Originally they seemed to consist of only eight people (including mystery novelist Kaye Daye, forensic science professor Ralph Vern, cold-case crime columnist Art Saddows, Police Commissioner James Gordon, and Batman).  A private investigator named Hugh Rankin tries to join but Batman blackballs him for falsely deducing what Batman looks like unmasked.

"But why... and by whom?"
Martin Tellman doesn't seem like much of a detective if he can't figure out who'd blackball Rankin for trying to uncover Batman's appearance.


Rankin must have somehow overcome this failure with a second successful bid for membership, because in later stories he is included as one of the members.  I'd like to imagine that after the first story, the other members simply told Batman to stop being a ****, and let Rankin in.

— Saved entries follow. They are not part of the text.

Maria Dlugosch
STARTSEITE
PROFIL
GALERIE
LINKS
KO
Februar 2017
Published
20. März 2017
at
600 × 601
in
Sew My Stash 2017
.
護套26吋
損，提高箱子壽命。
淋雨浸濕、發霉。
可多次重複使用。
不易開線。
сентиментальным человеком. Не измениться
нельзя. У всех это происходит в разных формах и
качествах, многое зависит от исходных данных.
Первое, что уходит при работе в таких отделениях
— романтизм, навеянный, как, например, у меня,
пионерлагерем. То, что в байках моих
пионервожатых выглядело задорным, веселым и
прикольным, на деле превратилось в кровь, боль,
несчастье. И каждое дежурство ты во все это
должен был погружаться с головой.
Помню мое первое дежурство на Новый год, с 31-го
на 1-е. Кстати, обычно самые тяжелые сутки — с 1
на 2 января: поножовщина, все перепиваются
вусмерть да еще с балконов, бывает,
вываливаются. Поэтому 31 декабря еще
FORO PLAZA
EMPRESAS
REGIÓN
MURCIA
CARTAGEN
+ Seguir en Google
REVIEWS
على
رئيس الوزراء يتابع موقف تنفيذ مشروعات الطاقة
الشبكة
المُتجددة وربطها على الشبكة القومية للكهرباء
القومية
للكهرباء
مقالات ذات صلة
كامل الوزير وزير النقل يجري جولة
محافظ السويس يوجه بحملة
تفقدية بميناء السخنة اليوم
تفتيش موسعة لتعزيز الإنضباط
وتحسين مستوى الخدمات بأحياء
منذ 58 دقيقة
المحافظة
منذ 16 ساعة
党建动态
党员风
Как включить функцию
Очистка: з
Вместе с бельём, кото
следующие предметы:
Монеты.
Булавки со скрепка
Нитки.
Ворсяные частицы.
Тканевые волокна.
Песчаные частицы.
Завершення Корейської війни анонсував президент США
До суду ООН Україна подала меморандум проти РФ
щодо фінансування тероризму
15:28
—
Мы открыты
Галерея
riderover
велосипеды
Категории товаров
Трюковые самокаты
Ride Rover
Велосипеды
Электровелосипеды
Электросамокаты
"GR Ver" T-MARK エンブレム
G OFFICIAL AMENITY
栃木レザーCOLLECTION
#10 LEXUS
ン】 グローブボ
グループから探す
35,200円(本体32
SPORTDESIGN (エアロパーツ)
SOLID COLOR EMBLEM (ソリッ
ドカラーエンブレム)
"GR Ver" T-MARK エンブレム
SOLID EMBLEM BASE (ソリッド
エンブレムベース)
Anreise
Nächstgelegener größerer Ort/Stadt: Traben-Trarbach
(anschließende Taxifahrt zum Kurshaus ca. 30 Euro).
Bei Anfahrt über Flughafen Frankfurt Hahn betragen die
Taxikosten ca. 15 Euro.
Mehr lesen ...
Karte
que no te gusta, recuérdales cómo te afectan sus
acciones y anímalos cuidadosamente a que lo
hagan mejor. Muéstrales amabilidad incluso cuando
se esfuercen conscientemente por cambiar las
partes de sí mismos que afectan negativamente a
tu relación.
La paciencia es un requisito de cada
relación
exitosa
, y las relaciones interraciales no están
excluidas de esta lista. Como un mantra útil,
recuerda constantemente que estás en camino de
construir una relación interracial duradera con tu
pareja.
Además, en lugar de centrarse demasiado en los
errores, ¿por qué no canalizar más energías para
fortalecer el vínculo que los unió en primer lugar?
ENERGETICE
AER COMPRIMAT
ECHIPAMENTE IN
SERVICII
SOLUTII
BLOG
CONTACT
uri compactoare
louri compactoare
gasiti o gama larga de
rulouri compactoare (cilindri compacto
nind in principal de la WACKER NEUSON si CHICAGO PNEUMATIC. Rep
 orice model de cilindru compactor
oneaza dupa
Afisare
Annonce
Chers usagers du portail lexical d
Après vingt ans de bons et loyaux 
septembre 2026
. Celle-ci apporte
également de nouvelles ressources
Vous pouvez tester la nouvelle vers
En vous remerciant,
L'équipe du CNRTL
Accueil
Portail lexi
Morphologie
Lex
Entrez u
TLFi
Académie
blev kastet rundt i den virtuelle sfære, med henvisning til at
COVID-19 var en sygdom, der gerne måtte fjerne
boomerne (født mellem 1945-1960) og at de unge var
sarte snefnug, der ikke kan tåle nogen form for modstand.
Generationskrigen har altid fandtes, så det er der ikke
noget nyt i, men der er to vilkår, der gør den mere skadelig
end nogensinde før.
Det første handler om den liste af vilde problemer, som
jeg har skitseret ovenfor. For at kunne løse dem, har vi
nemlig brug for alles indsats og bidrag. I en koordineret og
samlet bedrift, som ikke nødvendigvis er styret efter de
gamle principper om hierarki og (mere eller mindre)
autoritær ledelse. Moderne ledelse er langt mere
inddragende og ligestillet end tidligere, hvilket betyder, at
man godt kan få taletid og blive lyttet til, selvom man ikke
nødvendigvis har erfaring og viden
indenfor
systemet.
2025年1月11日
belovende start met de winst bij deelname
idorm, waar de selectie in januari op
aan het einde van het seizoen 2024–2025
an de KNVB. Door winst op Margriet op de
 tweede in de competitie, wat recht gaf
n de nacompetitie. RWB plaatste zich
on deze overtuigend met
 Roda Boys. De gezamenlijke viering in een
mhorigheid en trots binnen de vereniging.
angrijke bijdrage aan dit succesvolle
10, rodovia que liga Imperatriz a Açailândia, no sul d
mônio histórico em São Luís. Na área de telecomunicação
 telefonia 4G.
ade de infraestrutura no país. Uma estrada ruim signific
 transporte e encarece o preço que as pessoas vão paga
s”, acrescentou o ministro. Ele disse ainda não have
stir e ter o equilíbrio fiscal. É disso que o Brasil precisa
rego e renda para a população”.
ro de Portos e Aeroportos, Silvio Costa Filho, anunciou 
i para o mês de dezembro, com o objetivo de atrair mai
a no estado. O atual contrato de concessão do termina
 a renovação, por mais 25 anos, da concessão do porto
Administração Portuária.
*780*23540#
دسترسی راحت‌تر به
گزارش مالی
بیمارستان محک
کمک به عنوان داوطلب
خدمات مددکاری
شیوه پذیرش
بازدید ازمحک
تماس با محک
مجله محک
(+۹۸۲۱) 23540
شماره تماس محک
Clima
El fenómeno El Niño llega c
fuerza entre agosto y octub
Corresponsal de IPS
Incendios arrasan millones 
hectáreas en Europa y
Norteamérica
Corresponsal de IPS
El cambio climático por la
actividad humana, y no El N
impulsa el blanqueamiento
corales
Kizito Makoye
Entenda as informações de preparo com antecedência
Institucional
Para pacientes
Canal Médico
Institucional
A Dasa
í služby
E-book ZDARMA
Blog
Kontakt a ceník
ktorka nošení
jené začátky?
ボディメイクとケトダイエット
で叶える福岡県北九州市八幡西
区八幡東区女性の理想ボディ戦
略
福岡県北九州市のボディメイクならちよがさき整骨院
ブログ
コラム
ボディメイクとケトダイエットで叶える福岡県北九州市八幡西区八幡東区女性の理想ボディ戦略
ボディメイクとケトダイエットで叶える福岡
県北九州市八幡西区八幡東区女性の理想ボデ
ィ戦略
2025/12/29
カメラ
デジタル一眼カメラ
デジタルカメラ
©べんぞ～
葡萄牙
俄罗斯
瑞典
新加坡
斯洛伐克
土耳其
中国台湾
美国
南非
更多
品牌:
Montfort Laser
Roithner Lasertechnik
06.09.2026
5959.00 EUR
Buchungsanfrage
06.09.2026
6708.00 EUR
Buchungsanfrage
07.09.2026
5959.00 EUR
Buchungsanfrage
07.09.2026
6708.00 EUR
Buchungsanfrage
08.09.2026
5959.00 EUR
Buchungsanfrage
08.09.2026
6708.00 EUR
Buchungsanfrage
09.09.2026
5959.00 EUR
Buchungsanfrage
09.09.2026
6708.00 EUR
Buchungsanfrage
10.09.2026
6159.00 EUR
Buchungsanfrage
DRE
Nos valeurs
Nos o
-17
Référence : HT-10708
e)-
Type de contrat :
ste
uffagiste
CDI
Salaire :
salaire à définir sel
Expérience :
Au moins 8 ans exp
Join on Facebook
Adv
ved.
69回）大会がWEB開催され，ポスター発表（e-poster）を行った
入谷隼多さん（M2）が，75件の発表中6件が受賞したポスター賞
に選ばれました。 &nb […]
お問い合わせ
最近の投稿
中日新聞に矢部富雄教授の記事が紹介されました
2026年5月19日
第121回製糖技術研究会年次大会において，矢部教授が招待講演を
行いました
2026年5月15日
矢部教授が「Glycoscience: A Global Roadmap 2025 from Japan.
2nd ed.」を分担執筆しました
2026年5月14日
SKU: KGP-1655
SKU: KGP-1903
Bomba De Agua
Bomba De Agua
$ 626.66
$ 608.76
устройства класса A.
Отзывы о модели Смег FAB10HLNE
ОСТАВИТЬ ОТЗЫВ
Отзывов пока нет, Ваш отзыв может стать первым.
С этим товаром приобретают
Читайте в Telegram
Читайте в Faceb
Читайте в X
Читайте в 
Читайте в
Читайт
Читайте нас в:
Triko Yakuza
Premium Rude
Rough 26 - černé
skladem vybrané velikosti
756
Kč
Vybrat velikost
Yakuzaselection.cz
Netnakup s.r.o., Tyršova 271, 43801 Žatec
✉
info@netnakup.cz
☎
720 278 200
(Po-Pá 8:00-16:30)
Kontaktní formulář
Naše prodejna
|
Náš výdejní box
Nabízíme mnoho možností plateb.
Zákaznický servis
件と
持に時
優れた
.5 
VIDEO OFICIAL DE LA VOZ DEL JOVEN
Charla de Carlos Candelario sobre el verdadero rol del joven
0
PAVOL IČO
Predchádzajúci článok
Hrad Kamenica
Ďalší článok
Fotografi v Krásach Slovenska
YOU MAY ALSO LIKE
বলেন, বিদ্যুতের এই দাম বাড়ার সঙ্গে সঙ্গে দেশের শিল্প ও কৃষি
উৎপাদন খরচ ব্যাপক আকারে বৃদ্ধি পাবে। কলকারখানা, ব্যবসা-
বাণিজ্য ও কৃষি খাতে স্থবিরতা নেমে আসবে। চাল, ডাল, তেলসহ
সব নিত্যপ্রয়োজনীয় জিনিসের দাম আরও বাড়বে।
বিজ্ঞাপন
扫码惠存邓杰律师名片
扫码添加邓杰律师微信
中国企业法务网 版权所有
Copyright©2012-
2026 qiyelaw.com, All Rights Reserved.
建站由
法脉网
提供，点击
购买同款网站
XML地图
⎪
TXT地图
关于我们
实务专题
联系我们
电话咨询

Or maybe Rankin KILLED Prof. Vern and when none of the MAoGs could prove it, they decided it was logical to have Rankin take Vern's place.


But the classic line-up of the Mystery Analysts of Gotham is in this picture:

Which is why there is virtually NO discussion of the Mystery Analysts of Gotham that does NOT include this picture.

Which contains many mysteries itself.  Who STARTED the Mystery Analysts of Gotham and was it sheerly out of vanity? Why is the District Attorney a member? I think of DAs as crime prosecutors, not crime solvers.  Was Harvey Dent ever in the Mystery Analysts of Gotham or is he before their time?  Why are Silver Age pipes so small?  Where DOES Kaye get those hats and why does she spell her name like that?  And, most perplexingly, is Batman's ego so fragile that the World's Greatest Detective needs to be part of the crime solving in-crowd clique?

But none of these are the mystery I have solved.  The biggest mystery about the original Mystery Analysts is that: we don't know who they all are.  

In their first story, there are some we already know (Gordon and Batman) and some others are introduced.



But then the narration makes clear that it's skipping over naming anyone else because there is no time:



See for yourself:

"HOLD, monsters,
ere your pirate caravanserai proceed against our wills to wed us all...!"


That blond guy in the green suit is not identified, even though he is the most outspoken member of the group.

Takes cajones to confront Batman.

Blond guy detective who takes charge in a roomful of other authorities?  Seems obvious to me just WHO that must be.

Bolstering my theory: if that's Speed Saunders in the green suit, it would explain why he's not introduced, because Speed Saunders requires no introduction.  Everyone automatically already knows who Speed Saunders, it's one of his powers.


As much fun as that all is, it's not really the reason for my post.  I have always been struck by just how superfluous the Mystery Analysts are IN GOTHAM CITY, where The World's Greatest Detective resides.  

The World's Greatest Detective.
Stupid Bronze Age Batman.

It's the other iconic heroes, the ones who AREN"t detectives, who NEED a group of mystery analysts. Who would help THEM when a mystery needs to be solved?

This is a mystery I will attempt to analyze in follow up posts, in which we "franchise" the concept of the Mystery Analysts to Metropolis, Coast City, Apex City, Central City, Star City, and wherever the heck Aquaman and Wonder Woman are.

1 comment:

Anonymous said...

People complain (stupidly) that Bruce Wayne doesn't do enough about spreading the wealth around, because Lord knows the Joker would turn sane if only they'd raise the minimum wage. But, maybe Batman's answer to white collar crime and embezzlement and theft of public resources is to put a team of mystery analysts on it? Guys who enjoy solving mysteries but don't want to get mixed up with the Cluemaster, and indeed are reasonably certain that Batman will protect them if they step on the wrong toes.

Time to move the goalposts to another way Bruce Wayne isn't trying hard enough to help the people of Gotham.